■ **Description of the task**: Transcribe exactly, and only, the lines that run from the one containing "Amstel et gourma" through the end of the records.

------

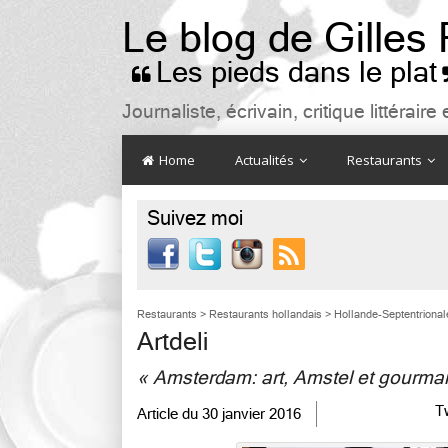
Le blog de Gilles
Les pieds dans le plat

Journaliste, écrivain, critique littéra
Home
Actualités
Restaurants
Suivez moi

Restaurants
>
Restaurants hollandais
>
Hollande-Septentrional
Artdeli
« Amsterdam: art, Amstel et gourma
T
Article du
30 janvier 2016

------

■ **Answer for the task**:
« Amsterdam: art, Amstel et gourma
T
Article du
30 janvier 2016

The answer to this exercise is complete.